(poet, novelist)
I strain my tired voice in song
to reach up to the star by the moon
a song I vowed never more to sing;
But from sundown to sunrise
I seek a union continually
which breaks my vow and I sing
a silent song to the rhythm of ageing drums
drums not heeding constraints of fear
Bear the song tenderly toward an ear
-From the poem ‘To a star…” by Dr Gabriel Okara
Gabriel Imomotimi Okara was a Nigerian poet and novelist born on the 24th of April 1921 in Bumoundi in Yenagoa, Bayelsa State. Dr Okara passed away on the 24th of March 2019 at the age of 97. A doyen of Nigerian literature and considered one of the first Modernist Anglophone poets in Africa, Dr Okara leaves behind a rich legacy.
“Gabriel Imomotimi Okara is generally considered to be one of the founders of modern African literature.
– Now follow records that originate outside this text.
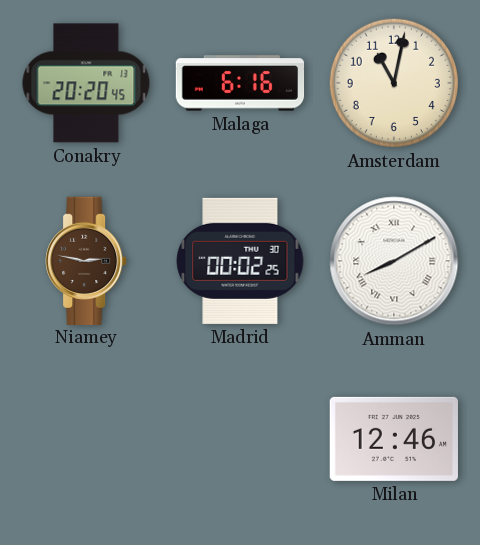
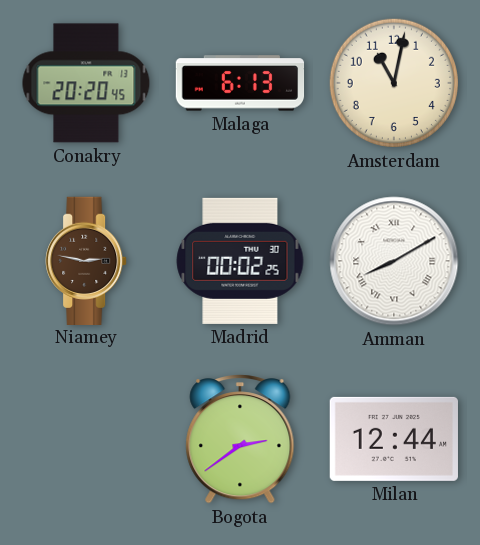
Malaga: 6:16 -> 6:13
Bogota: none -> 2:39
Milan: 12:46 -> 12:44
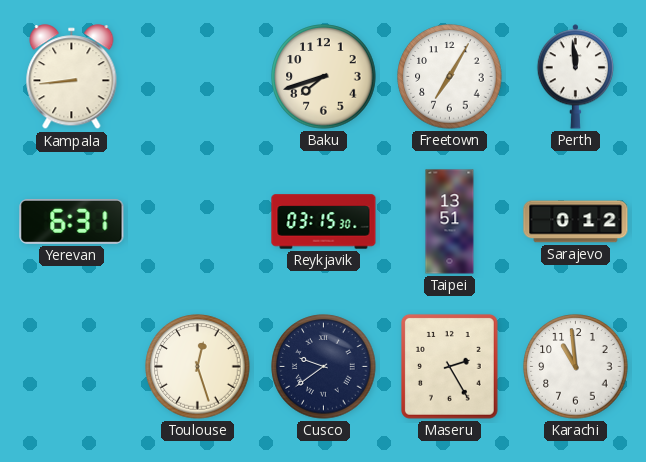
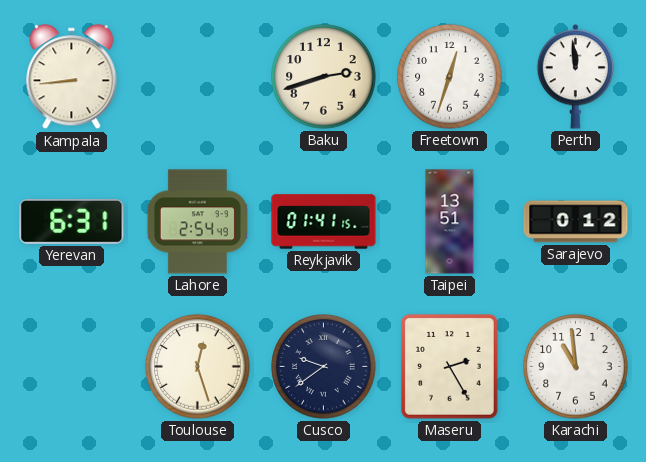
Baku: 7:42 -> 2:42
Freetown: 7:05 -> 12:33
Lahore: none -> 2:54
Reykjavik: 03:15 -> 01:41
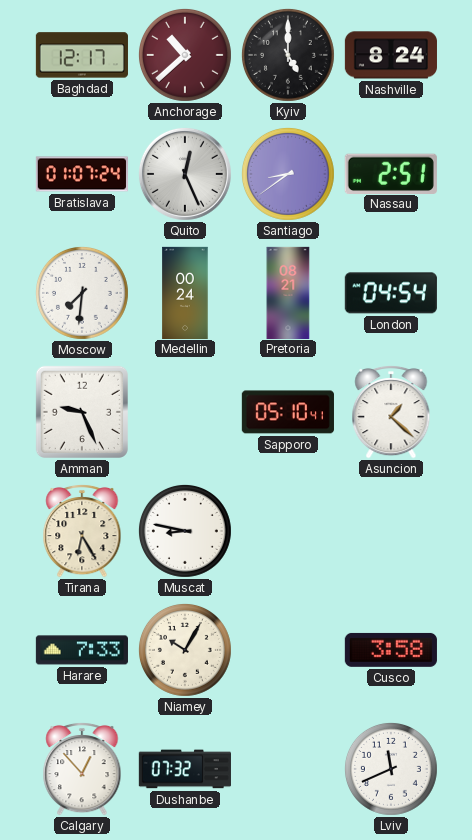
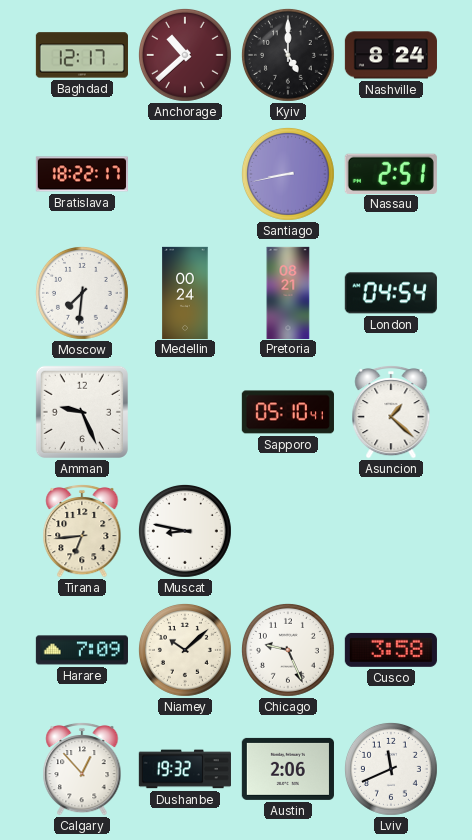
Bratislava: 01:07 -> 18:22
Quito: 12:26 -> none
Santiago: 8:39 -> 8:43
Tirana: 6:25 -> 6:44
Harare: 7:33 -> 7:09
Niamey: 10:05 -> 10:08
Chicago: none -> 9:26
Dushanbe: 07:32 -> 19:32
Austin: none -> 2:06
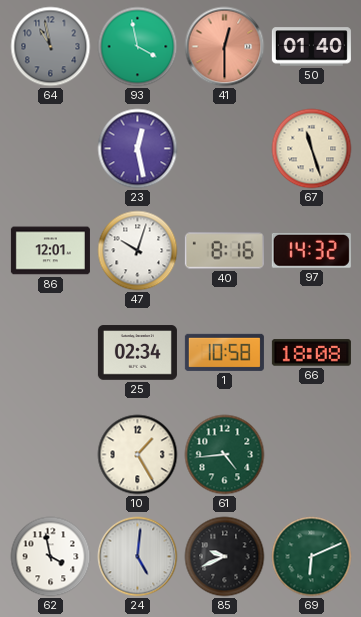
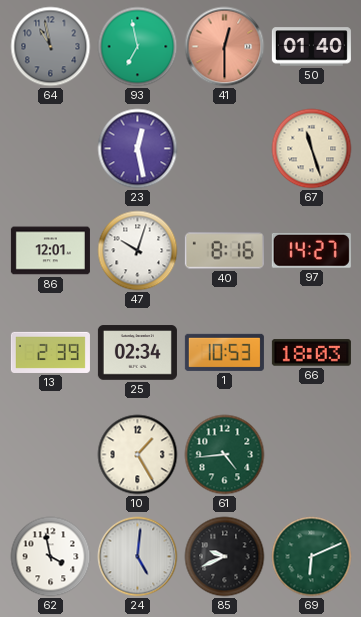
93: 3:58 -> 6:58
97: 14:32 -> 14:27
13: none -> 2:39
1: 10:58 -> 10:53
66: 18:08 -> 18:03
Okara and his contemporaries were faced with the challenge of overcoming the problem involved in expressing African idioms and thoughts in English language. What later became perfected as African Writing by writers like Chinua Achebe was an experiment began by writers like Gabriel Okara.”- Osa Mbonu-Amadi1
Some of Dr Okara’s work includes: Collected Poems (edited, 2016), As I See It (poems, 2006), The Dreamer, His Vision (poetry, 2005), An Adventure to Juju Island (children’s literature, 1992) Little Snake and Little Frog (children’s literature, 1981) The Fisherman’s Invocation (poetry, 1978) and The Voice (novel, 1964).
In 2009 he was awarded Pan African Writers’ Association Honorary Membership Award. In 2005, Okara won the Nigeria Liquefied Natural Gas, (NLNG), Prize for his poems in The Dreamer, His Vision. He received the Commonwealth Poetry Prize in 1979 For The Fisherman’s Invocation. In 1953, he won the Best All-Round Entry in Poetry at the Nigerian Festival of Arts, for The Call of the River Nun
A lifelong Patron of the Association of Nigerian Authors (ANA), Dr Okara’s immense contribution to African literature has in many ways paved the way for new voices from Nigeria and the rest of the continent.